### INSTRUCTIONS TO FOLLOW
A single number is required: the count of lines in the following entries that include the word "silk".

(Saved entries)

•••••

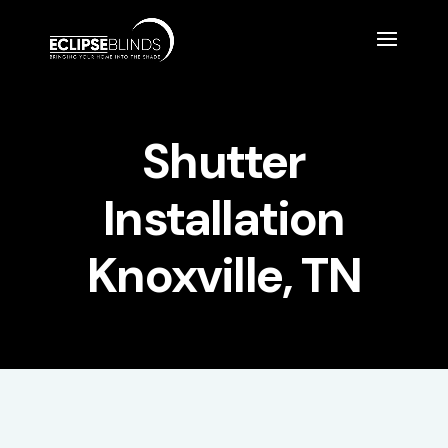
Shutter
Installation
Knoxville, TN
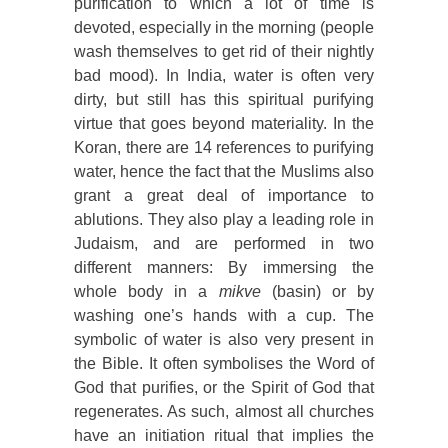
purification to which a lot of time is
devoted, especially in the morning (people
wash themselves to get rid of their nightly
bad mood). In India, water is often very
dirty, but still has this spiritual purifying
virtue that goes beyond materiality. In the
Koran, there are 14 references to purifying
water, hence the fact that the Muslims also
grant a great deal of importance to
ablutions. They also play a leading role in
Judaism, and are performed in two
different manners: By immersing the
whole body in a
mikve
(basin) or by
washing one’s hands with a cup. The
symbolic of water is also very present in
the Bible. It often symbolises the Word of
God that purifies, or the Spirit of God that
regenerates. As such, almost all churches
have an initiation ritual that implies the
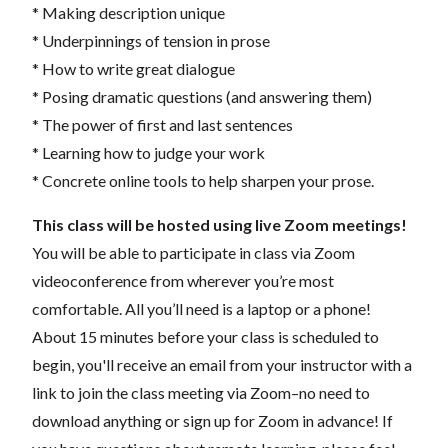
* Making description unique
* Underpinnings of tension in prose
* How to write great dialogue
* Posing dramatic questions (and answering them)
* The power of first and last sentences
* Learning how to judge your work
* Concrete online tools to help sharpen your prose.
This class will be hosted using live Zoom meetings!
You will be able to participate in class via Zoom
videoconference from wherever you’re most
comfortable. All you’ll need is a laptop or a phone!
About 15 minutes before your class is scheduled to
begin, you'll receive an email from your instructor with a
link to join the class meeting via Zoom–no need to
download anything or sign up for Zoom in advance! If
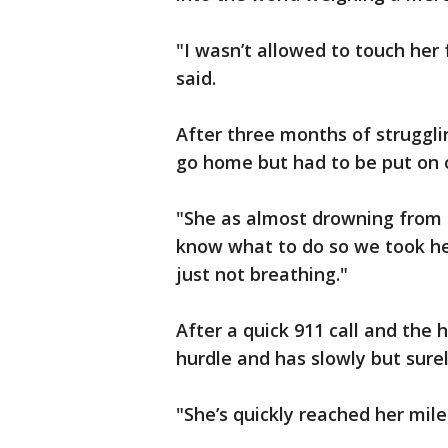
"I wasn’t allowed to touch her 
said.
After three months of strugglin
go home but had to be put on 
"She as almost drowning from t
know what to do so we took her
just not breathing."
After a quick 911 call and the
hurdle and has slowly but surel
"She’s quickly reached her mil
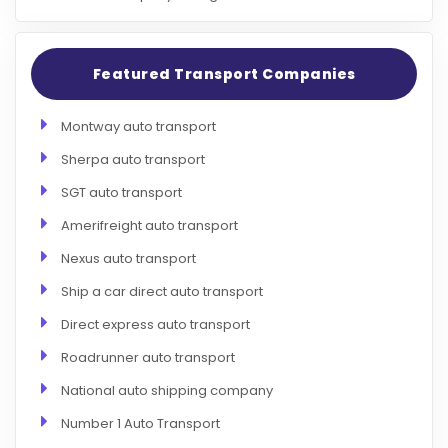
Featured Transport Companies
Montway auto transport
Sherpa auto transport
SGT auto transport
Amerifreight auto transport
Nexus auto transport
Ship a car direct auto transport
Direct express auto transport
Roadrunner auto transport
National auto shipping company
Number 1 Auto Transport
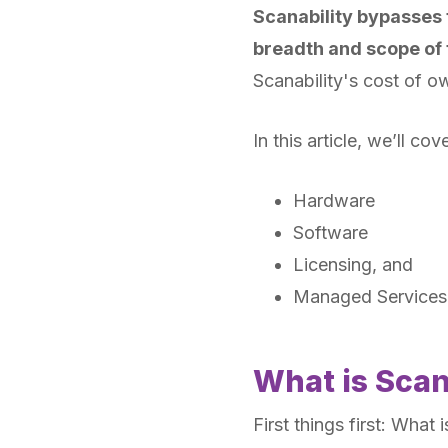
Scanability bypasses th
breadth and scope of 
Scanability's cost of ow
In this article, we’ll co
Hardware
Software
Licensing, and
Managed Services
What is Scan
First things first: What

•••••

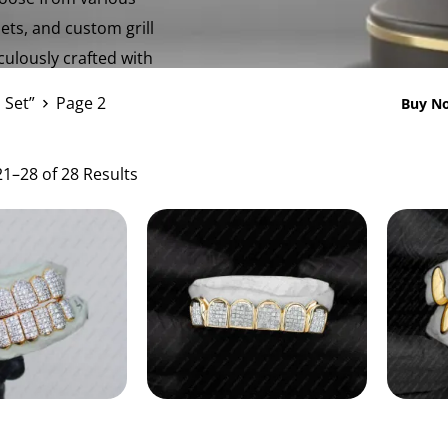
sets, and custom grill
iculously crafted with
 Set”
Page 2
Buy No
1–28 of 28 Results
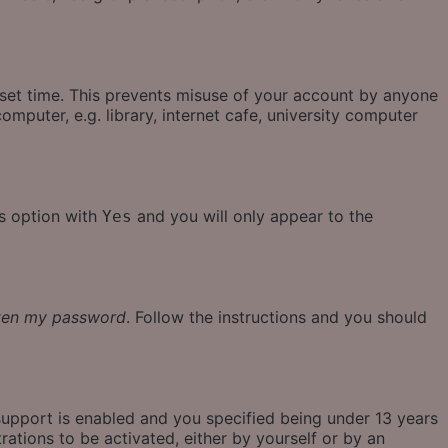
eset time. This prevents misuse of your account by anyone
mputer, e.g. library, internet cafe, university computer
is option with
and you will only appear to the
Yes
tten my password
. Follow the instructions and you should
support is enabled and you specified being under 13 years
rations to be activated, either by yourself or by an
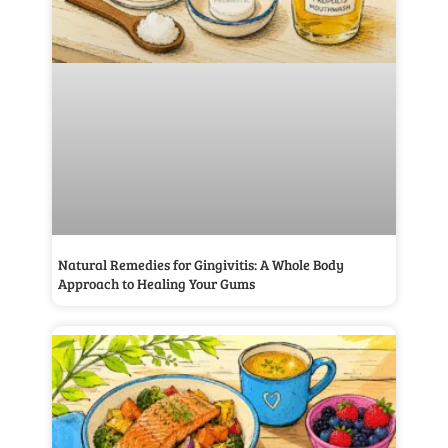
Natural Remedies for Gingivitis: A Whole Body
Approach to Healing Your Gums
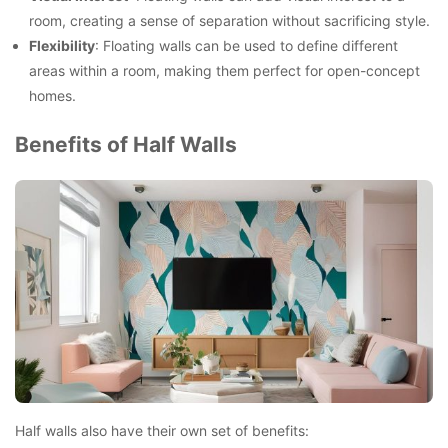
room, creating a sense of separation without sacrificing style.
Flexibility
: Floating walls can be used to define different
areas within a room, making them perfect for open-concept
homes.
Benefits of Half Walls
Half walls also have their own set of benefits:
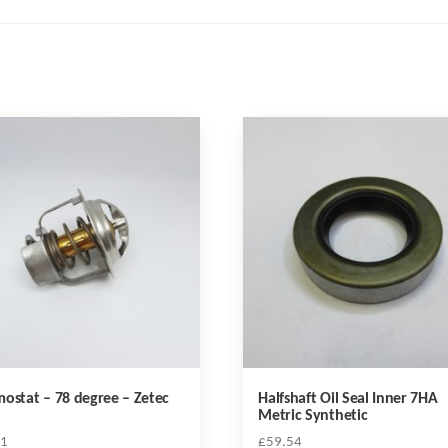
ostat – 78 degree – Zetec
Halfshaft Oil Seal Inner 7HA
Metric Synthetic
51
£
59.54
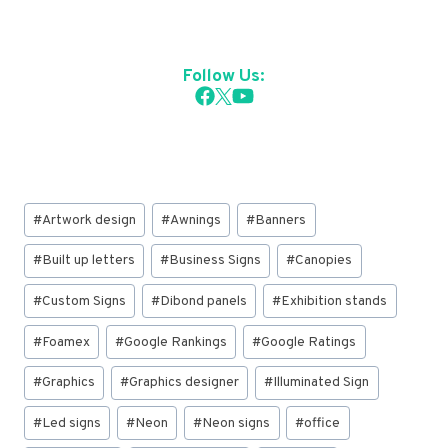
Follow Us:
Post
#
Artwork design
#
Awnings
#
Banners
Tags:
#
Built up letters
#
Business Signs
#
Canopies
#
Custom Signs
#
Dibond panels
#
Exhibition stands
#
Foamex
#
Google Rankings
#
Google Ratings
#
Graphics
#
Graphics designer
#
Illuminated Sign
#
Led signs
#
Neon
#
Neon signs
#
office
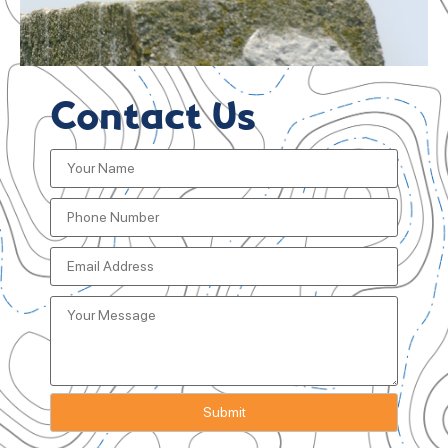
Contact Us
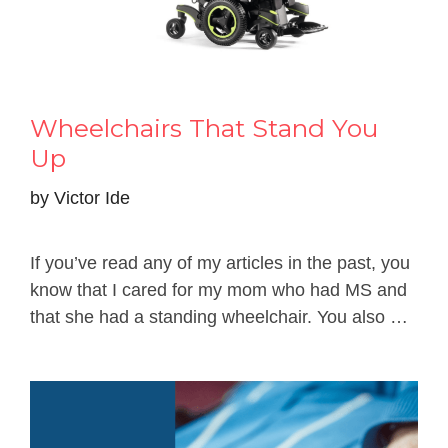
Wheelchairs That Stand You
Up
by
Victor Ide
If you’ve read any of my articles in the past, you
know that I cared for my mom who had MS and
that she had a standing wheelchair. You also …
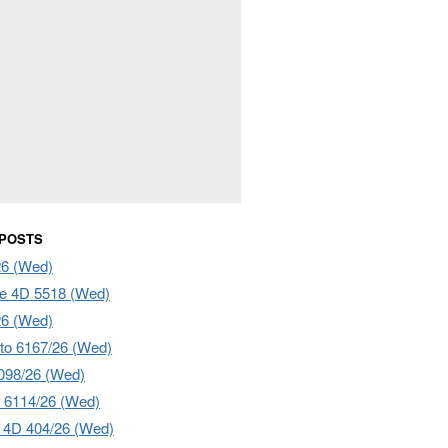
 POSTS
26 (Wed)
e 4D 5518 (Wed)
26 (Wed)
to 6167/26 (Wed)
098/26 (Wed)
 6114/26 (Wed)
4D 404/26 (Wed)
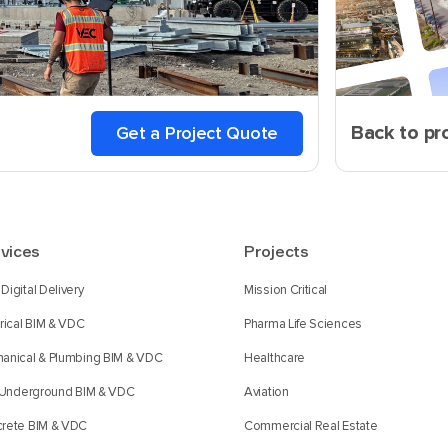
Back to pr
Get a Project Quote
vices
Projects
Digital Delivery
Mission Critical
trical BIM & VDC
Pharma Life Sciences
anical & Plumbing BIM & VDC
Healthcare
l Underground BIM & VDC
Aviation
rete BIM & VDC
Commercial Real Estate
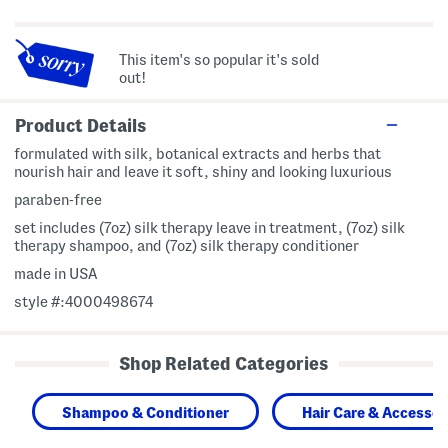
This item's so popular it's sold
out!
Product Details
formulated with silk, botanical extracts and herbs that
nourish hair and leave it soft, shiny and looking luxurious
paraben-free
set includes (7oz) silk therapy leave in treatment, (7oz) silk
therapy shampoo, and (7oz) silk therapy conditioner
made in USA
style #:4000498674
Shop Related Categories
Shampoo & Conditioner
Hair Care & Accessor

•••••

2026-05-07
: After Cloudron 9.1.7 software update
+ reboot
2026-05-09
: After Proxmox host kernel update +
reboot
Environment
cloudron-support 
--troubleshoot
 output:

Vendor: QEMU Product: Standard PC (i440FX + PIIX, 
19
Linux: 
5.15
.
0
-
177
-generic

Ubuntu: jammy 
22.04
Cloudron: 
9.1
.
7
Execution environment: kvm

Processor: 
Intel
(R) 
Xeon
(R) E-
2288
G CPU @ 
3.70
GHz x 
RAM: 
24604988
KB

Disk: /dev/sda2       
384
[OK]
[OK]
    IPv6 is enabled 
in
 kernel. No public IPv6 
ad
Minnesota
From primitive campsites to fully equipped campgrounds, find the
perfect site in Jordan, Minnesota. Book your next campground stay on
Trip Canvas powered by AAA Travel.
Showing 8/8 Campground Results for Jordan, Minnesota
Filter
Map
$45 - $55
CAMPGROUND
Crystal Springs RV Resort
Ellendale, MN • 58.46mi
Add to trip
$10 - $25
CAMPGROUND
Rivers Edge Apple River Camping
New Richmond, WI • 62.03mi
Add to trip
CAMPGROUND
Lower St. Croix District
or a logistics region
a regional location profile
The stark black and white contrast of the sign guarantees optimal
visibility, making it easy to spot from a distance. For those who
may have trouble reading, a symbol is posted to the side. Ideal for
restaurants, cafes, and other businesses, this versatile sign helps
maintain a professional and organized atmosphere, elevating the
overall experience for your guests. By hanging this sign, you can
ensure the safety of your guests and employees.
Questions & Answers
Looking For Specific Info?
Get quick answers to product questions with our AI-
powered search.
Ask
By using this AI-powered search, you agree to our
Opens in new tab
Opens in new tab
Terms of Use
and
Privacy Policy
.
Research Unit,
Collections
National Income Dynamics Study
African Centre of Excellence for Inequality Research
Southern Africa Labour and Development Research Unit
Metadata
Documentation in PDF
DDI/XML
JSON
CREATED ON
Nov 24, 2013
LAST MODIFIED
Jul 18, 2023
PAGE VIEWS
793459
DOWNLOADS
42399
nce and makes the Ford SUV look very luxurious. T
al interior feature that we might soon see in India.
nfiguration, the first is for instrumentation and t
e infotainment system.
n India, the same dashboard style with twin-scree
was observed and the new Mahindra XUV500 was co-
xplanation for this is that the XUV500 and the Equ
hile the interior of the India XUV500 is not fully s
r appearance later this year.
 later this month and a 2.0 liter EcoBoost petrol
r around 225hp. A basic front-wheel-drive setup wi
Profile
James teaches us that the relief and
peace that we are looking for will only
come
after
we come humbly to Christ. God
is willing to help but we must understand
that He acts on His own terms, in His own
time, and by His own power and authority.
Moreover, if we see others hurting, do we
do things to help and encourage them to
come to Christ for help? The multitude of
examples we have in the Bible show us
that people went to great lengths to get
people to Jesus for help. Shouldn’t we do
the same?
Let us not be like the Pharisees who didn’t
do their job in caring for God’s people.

•••••

### ANSWER FOR THIS EXERCISE
3